There are additional deficiencies of integrating systems, such as not taking advantage of statistical information carried by each photon (e.g., 3 photons of 30 keV carry the same information as one photon of 90 keV) and not using information about the energy of the counted photons. For example, because a poly-energetic x-ray spectrum is used, each detected photon also contributes different information to the resulting image depending on density and elemental composition of the examined tissue. Utilization of the energy information carried by individual photons can lead to further improvement of the quality of the image and/or reduction of the radiation dose. This is accomplished by optimal energy weighting to increase soft tissue contrast. Because of these limits inherent in current mode detectors, there has been a mounting effort to move away from this technique and explore photon counting detectors for x-ray imaging applications such as CT, digital radiography, and mammography.

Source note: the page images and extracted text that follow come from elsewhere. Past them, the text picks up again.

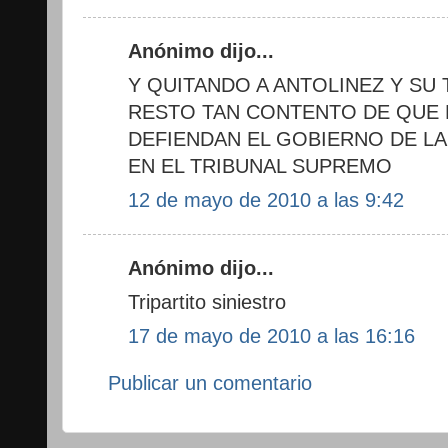
Anónimo dijo...
Y QUITANDO A ANTOLINEZ Y SU 
RESTO TAN CONTENTO DE QUE 
DEFIENDAN EL GOBIERNO DE L
EN EL TRIBUNAL SUPREMO
12 de mayo de 2010 a las 9:42
Anónimo dijo...
Tripartito siniestro
17 de mayo de 2010 a las 16:16
Publicar un comentario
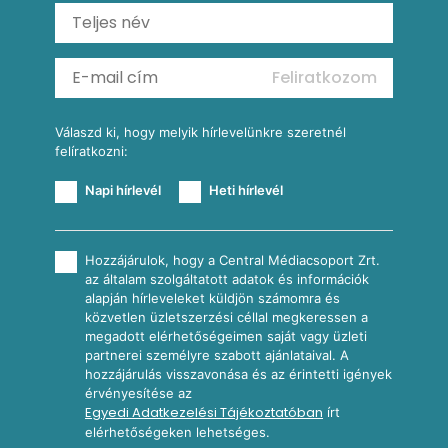
Ratatouille
Almás-kéksajtos kukoricasaláta
Köretek
Mexikói kukoricasaláta
Reggeli receptek
Feliratkozom
További receptkategóriák
Válaszd ki, hogy melyik hírlevelünkre szeretnél
felíratkozni:
Napi hírlevél
Heti hírlevél
Hozzájárulok, hogy a Central Médiacsoport Zrt.
az általam szolgáltatott adatok és információk
alapján hírleveleket küldjön számomra és
közvetlen üzletszerzési céllal megkeressen a
megadott elérhetőségeimen saját vagy üzleti
partnerei személyre szabott ajánlataival. A
hozzájárulás visszavonása és az érintetti igények
érvényesítése az
Egyedi Adatkezelési Tájékoztatóban
írt
elérhetőségeken lehetséges.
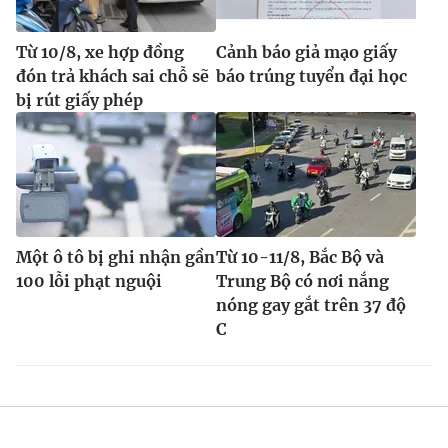
Từ 10/8, xe hợp đồng
Cảnh báo giả mạo giấy
đón trả khách sai chỗ sẽ
báo trúng tuyển đại học
bị rút giấy phép
Một ô tô bị ghi nhận gần
Từ 10-11/8, Bắc Bộ và
100 lỗi phạt nguội
Trung Bộ có nơi nắng
nóng gay gắt trên 37 độ
C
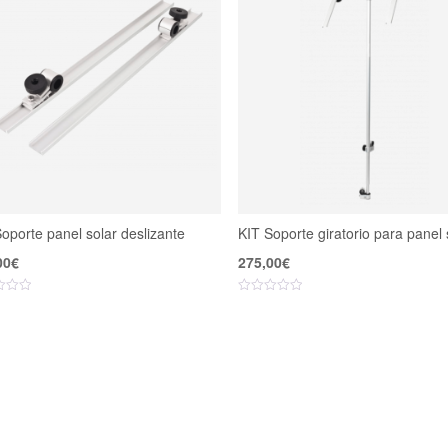
oporte panel solar deslizante
KIT Soporte giratorio para panel 
00
€
275,00
€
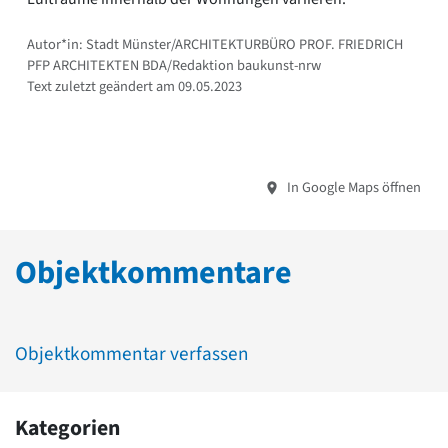
Autor*in: Stadt Münster/ARCHITEKTURBÜRO PROF. FRIEDRICH
PFP ARCHITEKTEN BDA/Redaktion baukunst-nrw
Text zuletzt geändert am 09.05.2023
In Google Maps öffnen
Objektkommentare
Objektkommentar verfassen
Kategorien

However, a drawback of photon counting detectors is that these types of detectors generally cannot count at very high x-ray photon flux rates typically encountered with conventional CT systems. The very high x-ray photon flux may lead to nonlinear detector system responses and ultimately a saturation of the detector system. This saturation can occur particularly at a detector location wherein the boundary of the subject is imaged and a very small thickness of the tissue (or none) is placed between the detector and the x-ray generator. For example, when x-rays are passed through a person through a thicker part of the person's body, the x-rays have a higher probability of being attenuated. In other words, the flux of x-rays that passes through the person and thus reaches the detector, is much reduced at the thicker part of the person's body. However, when the beam of x-rays is passed through a thinner part of the person's body near the edges, a very high count rate is detected. In other words, a very high x-ray flux is detected at the edges of the person. This problem can be mitigated to a certain degree by placing a bow-tie shaped filter between the subject and the x-ray generator in order to equalize total attenuation and reduce x-ray photon flux at the subject peripheries. However, this technique has limitations due to problems optimizing the filter due to the fact that members of the subject population do not have a uniform body shape and are not exactly elliptical in shape.
A number of techniques have been tried to avoid saturation problems in CT detector systems. One such technique involves reducing the x-ray flux by using a lower current at the x-ray tube and hence a lower x-ray flux. This will lead to an increased scan time which will be needed to acquire images that meet the required statistics to obtain good image quality. The increased acquisition time in turn can lead to a blurring of images due to organ movement within the scan time. Other solutions include software correction algorithms. Unfortunately, software solutions may create image artifacts because of an inability to perfectly replace the saturated data. Another solution is explored in U.S. Pat. No. 6,953,935 B1 (GE patent).